NIJNEVARTOVSK, RSFSR

Ils avançaient rapidement, silencieusement, sous le ciel étoilé d’une nuit de Sibérie occidentale. Ils étaient musulmans mais on ne l’aurait guère deviné à leur parler, du russe, mais modifié par l’accent chantant de l’Azerbaïdjan que les cadres du personnel ingénieur trouvaient à tort amusant. Tous trois venaient de terminer une tâche complexe dans le parc des camions et le dépôt du chemin de fer, l’ouverture de centaines de soupapes de chargement. Leur chef était Ibrahim Tolkaze. Ce n’était pas lui qui marchait en tête mais Rasul, ancien sergent du MVD à la silhouette massive. Il avait déjà tué six hommes par cette nuit glaciale, trois avec un pistolet caché sous sa veste, trois avec ses seules mains. Personne ne les avait entendus : une raffinerie de pétrole est un endroit bruyant. Les cadavres avaient été laissés dans l’ombre et les trois hommes montèrent dans la voiture de Tolkaze pour la phase suivante de leur travail.

Le Contrôle central était un bâtiment moderne de trois étages construit, comme il se devait, au centre du complexe. Tout autour s’étendaient, sur cinq kilomètres au moins, les citernes, les chambres catalytiques, les tours de cracking et, surtout, les milliers de kilomètres de canalisations de grand diamètre qui faisaient de Nijnevartovsk une des plus grandes raffineries du monde. Le ciel était illuminé à intervalles irréguliers par les flammes des déchets gazeux et l’air empestait les distillés du pétrole : kérosène d’aviation, essence, fuel diesel, benzine, tétroxyde d’azote pour les missiles intercontinentaux, lubrifiants de diverses teneurs et produits pétrochimiques complexes identifiés uniquement par leurs préfixes alphanumériques.

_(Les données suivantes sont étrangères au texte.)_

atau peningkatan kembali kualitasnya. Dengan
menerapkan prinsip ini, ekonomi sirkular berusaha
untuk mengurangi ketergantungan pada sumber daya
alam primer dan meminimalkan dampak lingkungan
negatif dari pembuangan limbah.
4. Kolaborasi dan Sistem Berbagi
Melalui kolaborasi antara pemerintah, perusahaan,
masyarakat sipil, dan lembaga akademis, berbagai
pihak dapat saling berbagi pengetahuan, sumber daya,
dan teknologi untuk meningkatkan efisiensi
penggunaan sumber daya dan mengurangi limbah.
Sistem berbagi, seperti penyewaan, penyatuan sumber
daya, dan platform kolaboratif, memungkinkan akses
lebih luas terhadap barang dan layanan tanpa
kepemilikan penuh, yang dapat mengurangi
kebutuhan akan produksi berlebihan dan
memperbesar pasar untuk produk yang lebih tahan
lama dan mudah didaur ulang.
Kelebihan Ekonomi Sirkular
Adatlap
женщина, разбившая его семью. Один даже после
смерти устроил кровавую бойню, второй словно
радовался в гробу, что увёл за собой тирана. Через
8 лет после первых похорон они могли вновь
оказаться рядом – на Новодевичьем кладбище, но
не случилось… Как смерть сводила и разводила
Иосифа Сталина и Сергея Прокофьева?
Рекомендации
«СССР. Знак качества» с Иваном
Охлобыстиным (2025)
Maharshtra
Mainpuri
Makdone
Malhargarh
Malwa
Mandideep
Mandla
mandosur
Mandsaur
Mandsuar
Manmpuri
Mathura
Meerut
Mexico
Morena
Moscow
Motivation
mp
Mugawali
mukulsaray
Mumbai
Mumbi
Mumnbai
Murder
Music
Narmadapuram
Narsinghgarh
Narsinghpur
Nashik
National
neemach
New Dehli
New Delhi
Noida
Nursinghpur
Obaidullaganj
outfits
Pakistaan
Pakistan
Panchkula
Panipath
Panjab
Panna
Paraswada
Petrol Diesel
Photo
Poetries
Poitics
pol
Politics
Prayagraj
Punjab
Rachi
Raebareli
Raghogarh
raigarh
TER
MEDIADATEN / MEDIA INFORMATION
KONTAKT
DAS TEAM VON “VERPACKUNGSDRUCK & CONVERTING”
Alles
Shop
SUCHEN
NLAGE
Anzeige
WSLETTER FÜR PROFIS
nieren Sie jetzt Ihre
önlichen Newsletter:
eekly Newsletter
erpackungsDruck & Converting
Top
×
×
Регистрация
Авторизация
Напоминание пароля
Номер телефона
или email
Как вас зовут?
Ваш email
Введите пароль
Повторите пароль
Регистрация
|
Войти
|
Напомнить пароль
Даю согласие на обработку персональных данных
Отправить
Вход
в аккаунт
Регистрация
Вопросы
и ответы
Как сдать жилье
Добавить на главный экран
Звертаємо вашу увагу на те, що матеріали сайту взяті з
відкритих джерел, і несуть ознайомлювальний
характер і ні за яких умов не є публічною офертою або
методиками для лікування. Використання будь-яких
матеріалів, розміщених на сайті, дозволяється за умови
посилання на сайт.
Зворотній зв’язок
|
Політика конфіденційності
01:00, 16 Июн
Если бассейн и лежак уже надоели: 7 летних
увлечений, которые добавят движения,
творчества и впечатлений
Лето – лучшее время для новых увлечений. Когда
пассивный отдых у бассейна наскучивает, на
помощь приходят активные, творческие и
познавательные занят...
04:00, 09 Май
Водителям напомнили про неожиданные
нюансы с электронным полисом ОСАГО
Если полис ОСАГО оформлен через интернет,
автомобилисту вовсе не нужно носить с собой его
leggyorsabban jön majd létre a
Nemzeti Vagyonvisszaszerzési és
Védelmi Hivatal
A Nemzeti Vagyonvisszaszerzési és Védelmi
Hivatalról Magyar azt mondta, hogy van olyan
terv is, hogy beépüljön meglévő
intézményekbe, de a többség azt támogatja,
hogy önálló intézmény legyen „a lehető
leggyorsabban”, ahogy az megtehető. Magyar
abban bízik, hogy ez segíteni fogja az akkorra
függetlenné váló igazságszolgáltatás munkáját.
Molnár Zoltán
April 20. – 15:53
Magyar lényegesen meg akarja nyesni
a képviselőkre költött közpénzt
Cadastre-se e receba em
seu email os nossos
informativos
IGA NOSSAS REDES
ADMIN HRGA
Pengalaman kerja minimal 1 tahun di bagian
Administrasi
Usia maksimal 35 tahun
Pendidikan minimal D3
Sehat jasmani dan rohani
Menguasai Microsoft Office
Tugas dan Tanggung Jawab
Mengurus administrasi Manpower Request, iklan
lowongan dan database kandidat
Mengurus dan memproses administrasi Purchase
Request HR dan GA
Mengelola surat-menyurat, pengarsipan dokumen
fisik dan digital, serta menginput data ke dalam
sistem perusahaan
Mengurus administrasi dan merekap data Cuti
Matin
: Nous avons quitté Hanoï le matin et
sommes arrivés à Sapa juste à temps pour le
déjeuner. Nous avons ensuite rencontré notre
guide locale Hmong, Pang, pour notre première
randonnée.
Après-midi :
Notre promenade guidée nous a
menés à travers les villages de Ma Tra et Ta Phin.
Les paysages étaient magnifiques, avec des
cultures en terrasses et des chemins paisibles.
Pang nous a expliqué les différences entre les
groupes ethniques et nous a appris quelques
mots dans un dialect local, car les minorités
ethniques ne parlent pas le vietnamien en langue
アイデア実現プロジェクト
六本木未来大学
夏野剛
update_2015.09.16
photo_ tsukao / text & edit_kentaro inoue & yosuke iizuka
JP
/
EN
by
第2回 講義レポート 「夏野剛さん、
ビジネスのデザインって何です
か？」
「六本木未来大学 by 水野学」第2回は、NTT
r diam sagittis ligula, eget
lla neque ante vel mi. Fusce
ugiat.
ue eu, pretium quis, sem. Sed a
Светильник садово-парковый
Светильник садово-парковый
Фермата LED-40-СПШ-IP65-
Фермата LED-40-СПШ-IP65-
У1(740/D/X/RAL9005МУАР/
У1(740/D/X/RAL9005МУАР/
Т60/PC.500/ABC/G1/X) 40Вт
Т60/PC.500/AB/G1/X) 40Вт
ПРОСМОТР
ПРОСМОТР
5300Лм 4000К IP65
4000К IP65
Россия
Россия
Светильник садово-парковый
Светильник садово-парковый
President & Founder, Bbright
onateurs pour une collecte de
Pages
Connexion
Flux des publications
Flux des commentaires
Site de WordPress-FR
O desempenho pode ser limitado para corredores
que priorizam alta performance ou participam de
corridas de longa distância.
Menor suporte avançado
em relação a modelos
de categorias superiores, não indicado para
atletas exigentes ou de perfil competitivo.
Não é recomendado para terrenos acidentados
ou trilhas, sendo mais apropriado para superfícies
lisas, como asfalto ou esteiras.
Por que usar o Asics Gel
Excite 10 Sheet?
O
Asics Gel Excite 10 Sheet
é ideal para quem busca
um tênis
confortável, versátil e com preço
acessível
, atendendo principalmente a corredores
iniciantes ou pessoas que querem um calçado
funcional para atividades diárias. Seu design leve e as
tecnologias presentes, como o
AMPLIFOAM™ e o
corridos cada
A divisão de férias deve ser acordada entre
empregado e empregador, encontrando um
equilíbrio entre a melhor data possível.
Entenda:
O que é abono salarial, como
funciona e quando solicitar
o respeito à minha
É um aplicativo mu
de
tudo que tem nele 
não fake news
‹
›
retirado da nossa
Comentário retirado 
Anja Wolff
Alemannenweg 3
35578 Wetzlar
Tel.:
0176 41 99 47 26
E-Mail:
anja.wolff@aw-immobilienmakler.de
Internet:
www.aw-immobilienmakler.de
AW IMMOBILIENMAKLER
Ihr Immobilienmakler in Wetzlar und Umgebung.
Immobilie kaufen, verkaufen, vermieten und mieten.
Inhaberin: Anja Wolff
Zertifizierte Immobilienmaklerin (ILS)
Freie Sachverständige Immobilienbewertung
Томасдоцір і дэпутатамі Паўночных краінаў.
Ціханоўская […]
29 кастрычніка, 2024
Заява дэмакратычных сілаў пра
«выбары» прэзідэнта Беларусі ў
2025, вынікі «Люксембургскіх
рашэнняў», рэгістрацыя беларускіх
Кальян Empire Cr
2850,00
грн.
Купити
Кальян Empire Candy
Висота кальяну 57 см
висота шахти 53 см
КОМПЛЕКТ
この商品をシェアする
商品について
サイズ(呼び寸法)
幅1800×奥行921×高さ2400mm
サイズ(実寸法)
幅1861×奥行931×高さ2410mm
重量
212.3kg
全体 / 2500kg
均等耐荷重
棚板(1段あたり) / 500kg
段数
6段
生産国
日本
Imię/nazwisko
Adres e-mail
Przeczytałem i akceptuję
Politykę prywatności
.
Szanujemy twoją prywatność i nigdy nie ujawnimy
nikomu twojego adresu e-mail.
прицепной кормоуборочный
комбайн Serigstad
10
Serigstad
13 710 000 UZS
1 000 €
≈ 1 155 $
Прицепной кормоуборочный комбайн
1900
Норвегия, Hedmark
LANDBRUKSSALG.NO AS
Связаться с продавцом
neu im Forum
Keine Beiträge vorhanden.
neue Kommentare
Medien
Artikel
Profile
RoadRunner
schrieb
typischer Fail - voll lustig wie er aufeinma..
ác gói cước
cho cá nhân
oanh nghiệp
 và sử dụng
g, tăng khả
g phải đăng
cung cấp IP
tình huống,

La Jiguli personnelle de Tolkaze s’approcha du bâtiment de briques sans fenêtres et l’ingénieur se gara sur sa place réservée, puis il se dirigea seul vers la porte, laissant ses camarades tapis sur le siège arrière.

Une fois franchie la porte vitrée, Tolkaze salua le garde, qui lui rendit son sourire en tendant la main pour recevoir son laissez-passer. Les contrôles de sécurité étaient parfaitement justifiés, mais comme le dispositif remontait à quarante ans, on ne les prenait pas plus au sérieux que les innombrables formulaires de la bureaucratie soviétique. Le garde avait bu ; c’était le seul plaisir dans cette région dure et glaciale. Il avait le regard vague et le sourire incertain. Tolkaze laissa échapper son laissez-passer et le garde se baissa vivement pour le ramasser. Il ne se releva pas. Le pistolet de Tolkaze fut la dernière chose qu’il sentit, un cercle froid à la base du crâne et il mourut sans savoir pourquoi ni même comment. Ibrahim passa derrière sa table pour prendre l’arme que le garde n’avait été que trop heureux d’exhiber devant les ingénieurs qu’il protégeait. Il souleva le mort et le déplaça avec difficulté de manière à ce qu’il parût affalé sur son bureau, comme n’importe quel veilleur de nuit endormi à son poste ; puis il fit signe à ses camarades d’entrer dans le bâtiment. Rasul et Mohammed se précipitèrent.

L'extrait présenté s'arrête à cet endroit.